An important strength of this study is the objective measurements of PA and sedentary behaviour. It contributes to knowledge regarding the largely uncertain long-term effects of COVID-19 hospitalisation and provides targets for future programs to (re-)activate these patients. The limitations of our study include the single-centre design and low sample size. Inherent in investigating consequences of the acute COVID-19 outbreak, assessments of PA patterns in the pre-COVID era, as well as longer term follow-up measurements, are lacking. Therefore, larger cohort studies with longitudinal follow-up using objective assessments of PA and sedentary behaviour are warranted to better understand the full spectrum and timeline of long-term consequences of COVID-19 hospitalisation on PA and sedentary behaviour levels.

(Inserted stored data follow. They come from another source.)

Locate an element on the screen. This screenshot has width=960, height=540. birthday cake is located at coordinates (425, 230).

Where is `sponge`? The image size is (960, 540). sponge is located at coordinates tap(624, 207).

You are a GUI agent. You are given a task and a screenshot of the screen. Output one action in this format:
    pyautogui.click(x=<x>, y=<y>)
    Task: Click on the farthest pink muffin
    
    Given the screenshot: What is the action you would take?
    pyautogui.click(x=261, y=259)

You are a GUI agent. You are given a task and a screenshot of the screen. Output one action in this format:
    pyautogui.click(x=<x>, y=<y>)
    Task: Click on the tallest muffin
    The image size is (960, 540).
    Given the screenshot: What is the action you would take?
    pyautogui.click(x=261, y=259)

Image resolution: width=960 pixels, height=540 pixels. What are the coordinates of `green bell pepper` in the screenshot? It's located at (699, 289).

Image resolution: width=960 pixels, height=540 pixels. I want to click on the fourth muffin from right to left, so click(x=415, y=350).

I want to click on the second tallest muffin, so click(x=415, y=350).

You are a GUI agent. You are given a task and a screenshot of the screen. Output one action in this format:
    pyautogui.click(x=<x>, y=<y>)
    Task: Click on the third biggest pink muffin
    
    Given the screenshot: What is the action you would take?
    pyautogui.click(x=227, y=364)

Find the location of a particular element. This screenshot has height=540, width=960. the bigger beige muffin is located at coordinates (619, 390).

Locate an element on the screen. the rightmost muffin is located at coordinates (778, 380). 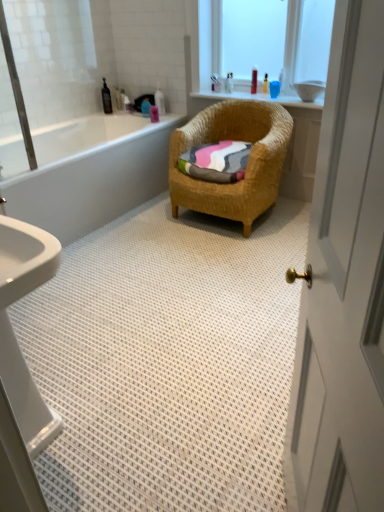 Question: Does black plastic bottle at upper left, placed as the 1th toiletry when sorted from left to right, have a larger size compared to white glossy door at right?

Choices:
 (A) yes
 (B) no

Answer: (B)

Question: From the image's perspective, is black plastic bottle at upper left, positioned as the seventh toiletry in right-to-left order, on white glossy door at right?

Choices:
 (A) no
 (B) yes

Answer: (B)

Question: Does black plastic bottle at upper left, positioned as the seventh toiletry in right-to-left order, appear on the right side of white glossy door at right?

Choices:
 (A) no
 (B) yes

Answer: (A)

Question: Considering the relative sizes of black plastic bottle at upper left, placed as the 1th toiletry when sorted from left to right, and white glossy door at right in the image provided, is black plastic bottle at upper left, placed as the 1th toiletry when sorted from left to right, smaller than white glossy door at right?

Choices:
 (A) no
 (B) yes

Answer: (B)

Question: Can you confirm if black plastic bottle at upper left, placed as the 1th toiletry when sorted from left to right, is positioned to the left of white glossy door at right?

Choices:
 (A) yes
 (B) no

Answer: (A)

Question: From a real-world perspective, is white glossy bottle at upper center, arranged as the fourth toiletry when viewed from the left, positioned above or below translucent plastic bottle at upper center, which is the 7th toiletry from left to right?

Choices:
 (A) below
 (B) above

Answer: (A)

Question: From the image's perspective, is white glossy bottle at upper center, which appears as the fourth toiletry when viewed from the right, above or below translucent plastic bottle at upper center, the first toiletry positioned from the right?

Choices:
 (A) below
 (B) above

Answer: (A)

Question: Is white glossy bottle at upper center, arranged as the fourth toiletry when viewed from the left, in front of or behind translucent plastic bottle at upper center, the first toiletry positioned from the right, in the image?

Choices:
 (A) front
 (B) behind

Answer: (B)

Question: Looking at their shapes, would you say white glossy bottle at upper center, arranged as the fourth toiletry when viewed from the left, is wider or thinner than translucent plastic bottle at upper center, which is the 7th toiletry from left to right?

Choices:
 (A) wide
 (B) thin

Answer: (A)

Question: Looking at the image, does white glossy bathtub at left seem bigger or smaller compared to translucent plastic bottle at upper center, which is the 7th toiletry from left to right?

Choices:
 (A) big
 (B) small

Answer: (A)

Question: Considering their positions, is white glossy bathtub at left located in front of or behind translucent plastic bottle at upper center, the first toiletry positioned from the right?

Choices:
 (A) behind
 (B) front

Answer: (B)

Question: From a real-world perspective, is white glossy bathtub at left physically located above or below translucent plastic bottle at upper center, the first toiletry positioned from the right?

Choices:
 (A) above
 (B) below

Answer: (B)

Question: In terms of height, does white glossy bathtub at left look taller or shorter compared to translucent plastic bottle at upper center, the first toiletry positioned from the right?

Choices:
 (A) tall
 (B) short

Answer: (A)

Question: Is pink matte bottle at upper center, the 5th toiletry viewed from the right, to the left or to the right of translucent plastic bottle at upper center, marked as the third toiletry in a right-to-left arrangement, in the image?

Choices:
 (A) left
 (B) right

Answer: (A)

Question: Would you say pink matte bottle at upper center, the 3th toiletry viewed from the left, is inside or outside translucent plastic bottle at upper center, which is the 5th toiletry from left to right?

Choices:
 (A) inside
 (B) outside

Answer: (B) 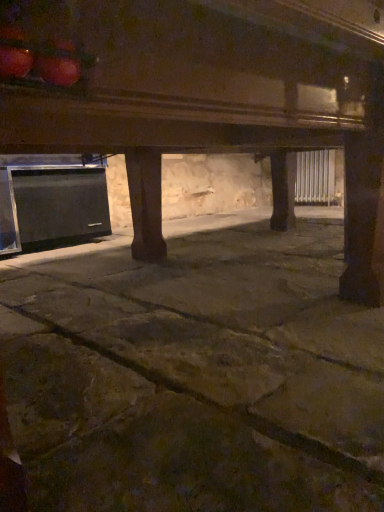 Describe the element at coordinates (205, 96) in the screenshot. The width and height of the screenshot is (384, 512). I see `matte black table at center` at that location.

The width and height of the screenshot is (384, 512). What are the coordinates of `matte black table at center` in the screenshot? It's located at (205, 96).

Identify the location of matte black table at center. This screenshot has height=512, width=384. pyautogui.click(x=205, y=96). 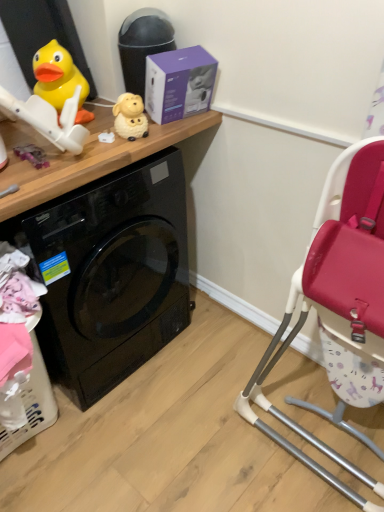 Describe the element at coordinates (179, 83) in the screenshot. The height and width of the screenshot is (512, 384). I see `purple matte box at upper center` at that location.

Identify the location of black glossy washing machine at left. (112, 274).

What do you see at coordinates (130, 117) in the screenshot? I see `white glossy sheep at upper center, the third toy viewed from the left` at bounding box center [130, 117].

Locate an element on the screen. Image resolution: width=384 pixels, height=512 pixels. purple fabric toy at left, the 3th toy from the right is located at coordinates (32, 155).

This screenshot has height=512, width=384. Identify the location of purple matte box at upper center. (179, 83).

Is black glossy washing machine at left taller or shorter than rubber duck at upper left, positioned as the 2th toy in right-to-left order?

black glossy washing machine at left is taller than rubber duck at upper left, positioned as the 2th toy in right-to-left order.

From a real-world perspective, is black glossy washing machine at left below rubber duck at upper left, which ranks as the 2th toy in left-to-right order?

Yes, from a real-world perspective, black glossy washing machine at left is beneath rubber duck at upper left, which ranks as the 2th toy in left-to-right order.

The image size is (384, 512). Find the location of `washing machine below the rubber duck at upper left, positioned as the 2th toy in right-to-left order (from the image's perspective)`. washing machine below the rubber duck at upper left, positioned as the 2th toy in right-to-left order (from the image's perspective) is located at coordinates (112, 274).

Looking at this image, which of these two, black glossy washing machine at left or rubber duck at upper left, which ranks as the 2th toy in left-to-right order, is thinner?

rubber duck at upper left, which ranks as the 2th toy in left-to-right order, is thinner.

How different are the orientations of white glossy sheep at upper center, the first toy positioned from the right, and purple fabric toy at left, the 3th toy from the right, in degrees?

There is a 7.22-degree angle between the facing directions of white glossy sheep at upper center, the first toy positioned from the right, and purple fabric toy at left, the 3th toy from the right.

Is white glossy sheep at upper center, the third toy viewed from the left, facing towards purple fabric toy at left, which is the 1th toy in left-to-right order?

No, white glossy sheep at upper center, the third toy viewed from the left, does not turn towards purple fabric toy at left, which is the 1th toy in left-to-right order.

Is white glossy sheep at upper center, the first toy positioned from the right, in front of or behind purple fabric toy at left, the 3th toy from the right, in the image?

Clearly, white glossy sheep at upper center, the first toy positioned from the right, is behind purple fabric toy at left, the 3th toy from the right.

Does white glossy sheep at upper center, the first toy positioned from the right, have a lesser height compared to purple fabric toy at left, the 3th toy from the right?

Incorrect, the height of white glossy sheep at upper center, the first toy positioned from the right, does not fall short of that of purple fabric toy at left, the 3th toy from the right.

From their relative heights in the image, would you say rubber duck at upper left, positioned as the 2th toy in right-to-left order, is taller or shorter than purple matte box at upper center?

Clearly, rubber duck at upper left, positioned as the 2th toy in right-to-left order, is shorter compared to purple matte box at upper center.

Would you say purple matte box at upper center is part of rubber duck at upper left, which ranks as the 2th toy in left-to-right order,'s contents?

No, purple matte box at upper center is not inside rubber duck at upper left, which ranks as the 2th toy in left-to-right order.

Which point is more forward, (x=54, y=69) or (x=175, y=69)?

The point (x=175, y=69) is closer to the camera.

From the image's perspective, is rubber duck at upper left, which ranks as the 2th toy in left-to-right order, beneath purple matte box at upper center?

Yes.

From the image's perspective, is black glossy washing machine at left located beneath purple fabric toy at left, which is the 1th toy in left-to-right order?

Yes, from the image's perspective, black glossy washing machine at left is beneath purple fabric toy at left, which is the 1th toy in left-to-right order.

Which is more to the left, black glossy washing machine at left or purple fabric toy at left, which is the 1th toy in left-to-right order?

Positioned to the left is purple fabric toy at left, which is the 1th toy in left-to-right order.

Would you consider black glossy washing machine at left to be distant from purple fabric toy at left, which is the 1th toy in left-to-right order?

That's not correct — black glossy washing machine at left is a little close to purple fabric toy at left, which is the 1th toy in left-to-right order.

Is black glossy washing machine at left facing away from purple fabric toy at left, which is the 1th toy in left-to-right order?

No, black glossy washing machine at left is not facing away from purple fabric toy at left, which is the 1th toy in left-to-right order.

Considering the points (126, 102) and (113, 367), which point is in front, point (126, 102) or point (113, 367)?

The point (126, 102) is closer to the camera.

From the image's perspective, is white glossy sheep at upper center, the first toy positioned from the right, on black glossy washing machine at left?

A: Indeed, from the image's perspective, white glossy sheep at upper center, the first toy positioned from the right, is shown above black glossy washing machine at left.

Which is behind, white glossy sheep at upper center, the third toy viewed from the left, or black glossy washing machine at left?

white glossy sheep at upper center, the third toy viewed from the left, is further from the camera.

Does white glossy sheep at upper center, the third toy viewed from the left, turn towards black glossy washing machine at left?

No, white glossy sheep at upper center, the third toy viewed from the left, does not turn towards black glossy washing machine at left.

Is rubber duck at upper left, positioned as the 2th toy in right-to-left order, further to the viewer compared to white glossy sheep at upper center, the first toy positioned from the right?

Yes, rubber duck at upper left, positioned as the 2th toy in right-to-left order, is further from the viewer.

Is rubber duck at upper left, positioned as the 2th toy in right-to-left order, bigger or smaller than white glossy sheep at upper center, the first toy positioned from the right?

In the image, rubber duck at upper left, positioned as the 2th toy in right-to-left order, appears to be larger than white glossy sheep at upper center, the first toy positioned from the right.

Considering the relative positions of rubber duck at upper left, which ranks as the 2th toy in left-to-right order, and white glossy sheep at upper center, the first toy positioned from the right, in the image provided, is rubber duck at upper left, which ranks as the 2th toy in left-to-right order, to the left or to the right of white glossy sheep at upper center, the first toy positioned from the right,?

Based on their positions, rubber duck at upper left, which ranks as the 2th toy in left-to-right order, is located to the left of white glossy sheep at upper center, the first toy positioned from the right.

Is rubber duck at upper left, which ranks as the 2th toy in left-to-right order, next to white glossy sheep at upper center, the third toy viewed from the left, and touching it?

No, rubber duck at upper left, which ranks as the 2th toy in left-to-right order, is not with white glossy sheep at upper center, the third toy viewed from the left.

Locate an element on the screen. The image size is (384, 512). toy on the right of black glossy washing machine at left is located at coordinates (130, 117).

Which object is closer to the camera taking this photo, black glossy washing machine at left or white glossy sheep at upper center, the first toy positioned from the right?

black glossy washing machine at left is closer to the camera.

Considering the relative sizes of black glossy washing machine at left and white glossy sheep at upper center, the third toy viewed from the left, in the image provided, is black glossy washing machine at left thinner than white glossy sheep at upper center, the third toy viewed from the left,?

Incorrect, the width of black glossy washing machine at left is not less than that of white glossy sheep at upper center, the third toy viewed from the left.

Can you tell me how much black glossy washing machine at left and white glossy sheep at upper center, the first toy positioned from the right, differ in facing direction?

The facing directions of black glossy washing machine at left and white glossy sheep at upper center, the first toy positioned from the right, are 14.2 degrees apart.

This screenshot has height=512, width=384. In the image, there is a rubber duck at upper left, positioned as the 2th toy in right-to-left order. Find the location of `washing machine below it (from a real-world perspective)`. washing machine below it (from a real-world perspective) is located at coordinates (112, 274).

In order to click on the 1st toy behind the purple fabric toy at left, which is the 1th toy in left-to-right order, starting your count from the anchor in this screenshot , I will do pos(130,117).

Based on their spatial positions, is purple fabric toy at left, the 3th toy from the right, or white glossy sheep at upper center, the first toy positioned from the right, further from rubber duck at upper left, positioned as the 2th toy in right-to-left order?

The object further to rubber duck at upper left, positioned as the 2th toy in right-to-left order, is purple fabric toy at left, the 3th toy from the right.

Estimate the real-world distances between objects in this image. Which object is closer to rubber duck at upper left, which ranks as the 2th toy in left-to-right order, purple fabric toy at left, the 3th toy from the right, or purple matte box at upper center?

purple fabric toy at left, the 3th toy from the right, is positioned closer to the anchor rubber duck at upper left, which ranks as the 2th toy in left-to-right order.

Estimate the real-world distances between objects in this image. Which object is further from white glossy sheep at upper center, the third toy viewed from the left, purple fabric toy at left, the 3th toy from the right, or purple matte box at upper center?

Among the two, purple fabric toy at left, the 3th toy from the right, is located further to white glossy sheep at upper center, the third toy viewed from the left.

From the picture: Based on their spatial positions, is rubber duck at upper left, positioned as the 2th toy in right-to-left order, or purple fabric toy at left, which is the 1th toy in left-to-right order, further from purple matte box at upper center?

Based on the image, purple fabric toy at left, which is the 1th toy in left-to-right order, appears to be further to purple matte box at upper center.

Based on their spatial positions, is purple fabric toy at left, which is the 1th toy in left-to-right order, or black glossy washing machine at left closer to purple matte box at upper center?

The object closer to purple matte box at upper center is purple fabric toy at left, which is the 1th toy in left-to-right order.

From the image, which object appears to be nearer to purple fabric toy at left, which is the 1th toy in left-to-right order, rubber duck at upper left, which ranks as the 2th toy in left-to-right order, or white glossy sheep at upper center, the first toy positioned from the right?

rubber duck at upper left, which ranks as the 2th toy in left-to-right order, lies closer to purple fabric toy at left, which is the 1th toy in left-to-right order, than the other object.

When comparing their distances from black glossy washing machine at left, does rubber duck at upper left, positioned as the 2th toy in right-to-left order, or purple matte box at upper center seem closer?

Among the two, purple matte box at upper center is located nearer to black glossy washing machine at left.

Looking at the image, which one is located closer to white glossy sheep at upper center, the third toy viewed from the left, purple fabric toy at left, which is the 1th toy in left-to-right order, or black glossy washing machine at left?

purple fabric toy at left, which is the 1th toy in left-to-right order, is closer to white glossy sheep at upper center, the third toy viewed from the left.

At what (x,y) coordinates should I click in order to perform the action: click on toy located between rubber duck at upper left, which ranks as the 2th toy in left-to-right order, and purple matte box at upper center in the left-right direction. Please return your answer as a coordinate pair (x, y). The width and height of the screenshot is (384, 512). Looking at the image, I should click on (130, 117).

Where is `toy between purple fabric toy at left, the 3th toy from the right, and white glossy sheep at upper center, the third toy viewed from the left, in the horizontal direction`? toy between purple fabric toy at left, the 3th toy from the right, and white glossy sheep at upper center, the third toy viewed from the left, in the horizontal direction is located at coordinates (59, 79).

This screenshot has height=512, width=384. Find the location of `toy between white glossy sheep at upper center, the first toy positioned from the right, and black glossy washing machine at left vertically`. toy between white glossy sheep at upper center, the first toy positioned from the right, and black glossy washing machine at left vertically is located at coordinates (32, 155). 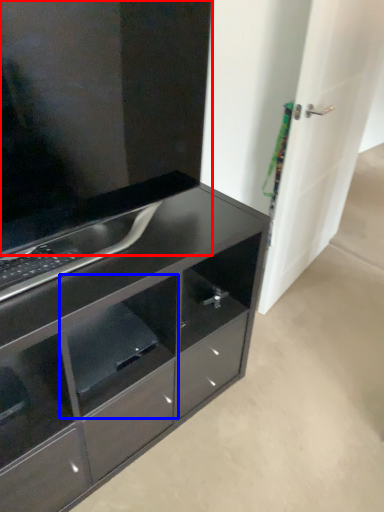 Question: Which of the following is the closest to the observer, cabinetry (highlighted by a red box) or shelf (highlighted by a blue box)?

Choices:
 (A) cabinetry
 (B) shelf

Answer: (A) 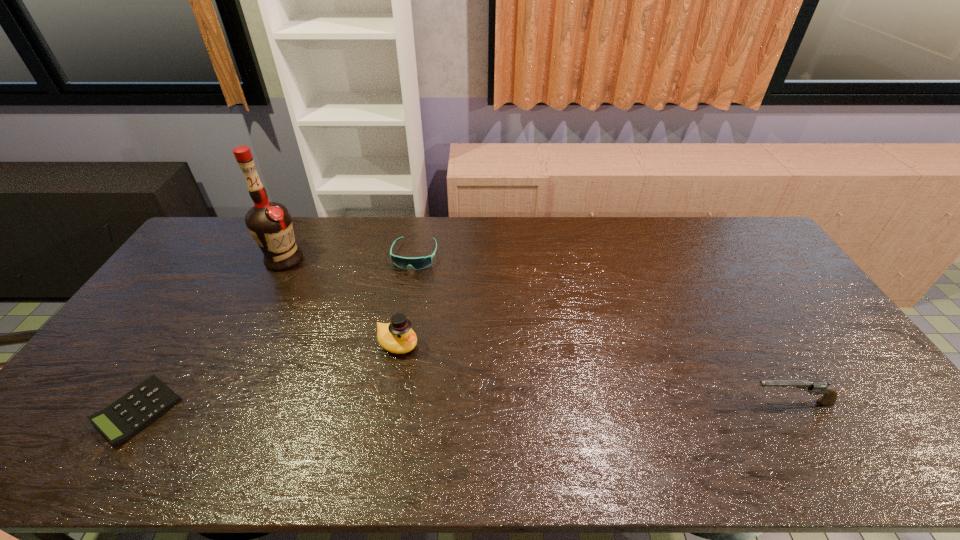 What are the coordinates of `vacant space that satisfies the following two spatial constraints: 1. on the front side of the fourth object from right to left; 2. aiming along the barrel of the rightmost object` in the screenshot? It's located at (210, 402).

In conclusion, post-hospitalised patients with COVID-19 are sedentary for most of their time awake at 3–6 months post-hospitalisation. Looking at our results, promoting PA in post-hospitalised patients with COVID-19 warrants a stepwise approach, starting with reducing sedentary behaviour, followed by increasing LIPA and, thereafter, stimulating MVPA [30]. It was during the COVID-19 pandemic that many e-health solutions arose, and these initiatives appeared to be successful tools to promote PA [31]. Moreover, online- and home-based PA counselling seems feasible and scalable using e-health services. Since high levels of sedentary time in post-hospitalised patients with COVID-19 are not impacted by patient nor disease characteristics, a uniform approach for the (re-)activation of these patients seems indicated.